Advertisement

Elections ’92 : Sparks Flying in Reiner-Garcetti Race : Campaign: Sniping already begins between the D.A. and his former chief aide as they gear up for runoff vote in November.

Share
TIMES STAFF WRITER

Sparks were already flying Wednesday between Dist. Atty. Ira Reiner and his former chief aide, Gil Garcetti, as they faced a runoff election for the job as the county’s top prosecutor.

Sniping that began primary night continued as Garcetti, who gained 34% of the vote, called Reiner the year’s dirtiest word, a “politician,” and Reiner, who won only 26% of the vote, dismissed his former chief deputy as a man who “makes a good first impression” but will not hold up under public scrutiny.

Setting the tone for what is likely to be a nasty campaign leading up to the November election, each portrayed the other during comments Wednesday as lacking qualifications for the job. Garcetti, 50, who now runs a branch of the district attorney office, said his boss was “using the office to become governor one day.” And Reiner, 56, with eight years in the post, said Garcetti is a “secretive” person who “is not to be trusted in a position of power.”

Advertisement

Reiner said in an interview that he named Garcetti as his second-in-command but after four years found “it was necessary to remove him for very serious personal reasons.”

He declined to elaborate, saying information would emerge in “face-to-face . . . joint appearances and debate” during the coming campaign “rather than in a piecemeal way through the media.”

During the primary, Reiner accused Garcetti of authorizing excessive overtime pay for himself.

Garcetti, who denies any impropriety, said after a press conference Wednesday that he has “173 spiral notebooks” that he kept while he was Reiner’s chief deputy, summarizing conversations with his boss and actions taken in his behalf.

“I can document a lot more than he can,” Garcetti said.

Garcetti, who has spent 23 years with the district attorney’s office, also challenged Reiner to detail his suggestions of wrongdoing, saying: “I can slam-dunk anything and everything he brings up.”
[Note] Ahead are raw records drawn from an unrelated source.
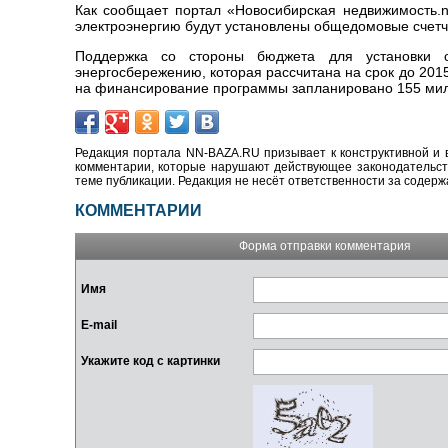
Как сообщает портал «Новосибирская недвижимость.nn
электроэнергию будут установлены общедомовые счетчи
Поддержка со стороны бюджета для установки 
энергосбережению, которая рассчитана на срок до 201
на финансирование программы запланировано 155 мил
Редакция портала NN-BAZA.RU призывает к конструктивной и 
комментарии, которые нарушают действующее законодательство
теме публикации. Редакция не несёт ответственности за содер
КОММЕНТАРИИ
Форма отправки комментария
Имя
E-mail
Укажите код с картинки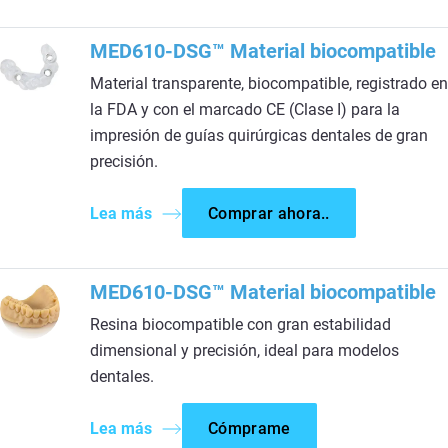
MED610-DSG™ Material biocompatible
Material transparente, biocompatible, registrado en
la FDA y con el marcado CE (Clase I) para la
impresión de guías quirúrgicas dentales de gran
precisión.
Lea más
Comprar ahora..
MED610-DSG™ Material biocompatible
Resina biocompatible con gran estabilidad
dimensional y precisión, ideal para modelos
dentales.
Lea más
Cómprame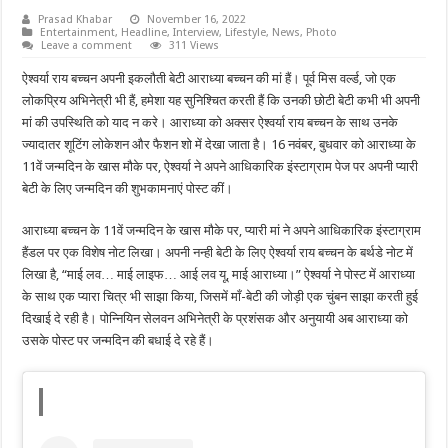
Prasad Khabar
November 16, 2022
Entertainment
,
Headline
,
Interview
,
Lifestyle
,
News
,
Photo
Leave a comment
311 Views
ऐश्वर्या राय बच्चन अपनी इकलौती बेटी आराध्या बच्चन की मां हैं। पूर्व मिस वर्ल्ड, जो एक
लोकप्रिय अभिनेत्री भी हैं, हमेशा यह सुनिश्चित करती हैं कि उनकी छोटी बेटी कभी भी अपनी
मां की उपस्थिति को याद न करे। आराध्या को अक्सर ऐश्वर्या राय बच्चन के साथ उनके
ज्यादातर शूटिंग लोकेशन और फैशन शो में देखा जाता है। 16 नवंबर, बुधवार को आराध्या के
11वें जन्मदिन के खास मौके पर, ऐश्वर्या ने अपने आधिकारिक इंस्टाग्राम पेज पर अपनी प्यारी
बेटी के लिए जन्मदिन की शुभकामनाएं पोस्ट कीं।
आराध्या बच्चन के 11वें जन्मदिन के खास मौके पर, प्यारी मां ने अपने आधिकारिक इंस्टाग्राम
हैंडल पर एक विशेष नोट लिखा। अपनी नन्ही बेटी के लिए ऐश्वर्या राय बच्चन के बर्थडे नोट में
लिखा है, “माई लव… माई लाइफ… आई लव यू, माई आराध्या।” ऐश्वर्या ने पोस्ट में आराध्या
के साथ एक प्यारा चित्र भी साझा किया, जिसमें माँ-बेटी की जोड़ी एक चुंबन साझा करती हुई
दिखाई दे रही है। पोन्नियिन सेलवन अभिनेत्री के प्रशंसक और अनुयायी अब आराध्या को
उसके पोस्ट पर जन्मदिन की बधाई दे रहे हैं।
Garcetti promised that his campaign would hammer at the issues of “professional competency, professional integrity and positive leadership,” all qualities he said the current district attorney lacks. Voters have a choice between a “professional prosecutor,” he noted, and Reiner, a man constantly “shooting from the lips.”

Advertisement

Garcetti accused Reiner of missteps during his tenure, citing the district attorney’s decision to file attempted murder charges five years ago against a male prostitute accused of selling AIDS-contaminated blood, a case believed to be the first of its kind in the nation.
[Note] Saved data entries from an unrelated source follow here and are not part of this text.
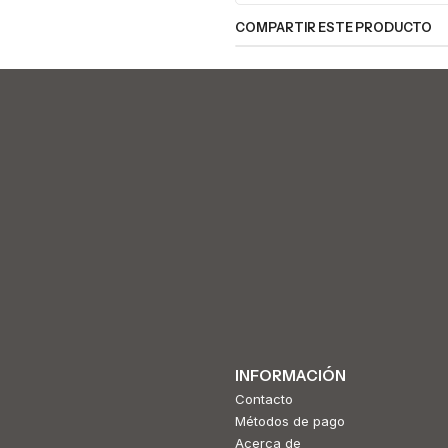
COMPARTIR ESTE PRODUCTO
INFORMACIÓN
Contacto
Métodos de pago
Acerca de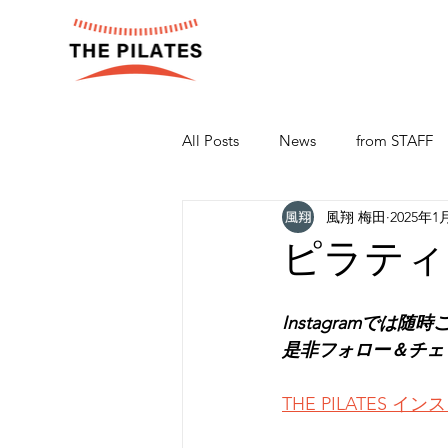
All Posts
News
from STAFF
風翔 梅田
2025年1
ピラティ
Instagramで
是非フォロー＆チェ
THE PILATES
“I and every other senior staff member told him that we could not do it, that we didn’t have a case ethically and legally,” Garcetti said. “But the case was filed and he was on ‘Nightline’ that night. The case was ultimately kicked out.”

A Superior Court judged ruled that there was no evidence the prostitute specifically intended to kill anyone by selling his blood.

Garcetti cited a 1988 incident that he called “a precursor to the Karlin case,” when Reiner refused to let a Glendale Municipal Court commissioner hear cases after the commissioner used a racial epithet in court. But Reiner later backed down after bar officials found the commissioner was not guilty of racism.

Reiner said he was surprised by the criticisms because in both cases he had followed Garcetti’s recommendations. In the Glendale case, he said, Garcetti himself launched the investigation of the commissioner “without informing me the incident had ever occurred.”

“This was his action presented (to me) as a completed investigation,” Reiner said.

“That tells you everything you need to know about Gil Garcetti,” Reiner said after learning that Garcetti was using the case against him.

Advertisement

Garcetti said Reiner told him he had done a “superlative” job.

But Reiner said such praise was “just one of the accommodations you make” in personnel moves. And he recalled how Garcetti insisted on moving his furniture from his downtown office to his new one in Torrance and also kept a car radio in “an effort to hold on to some kind of status.”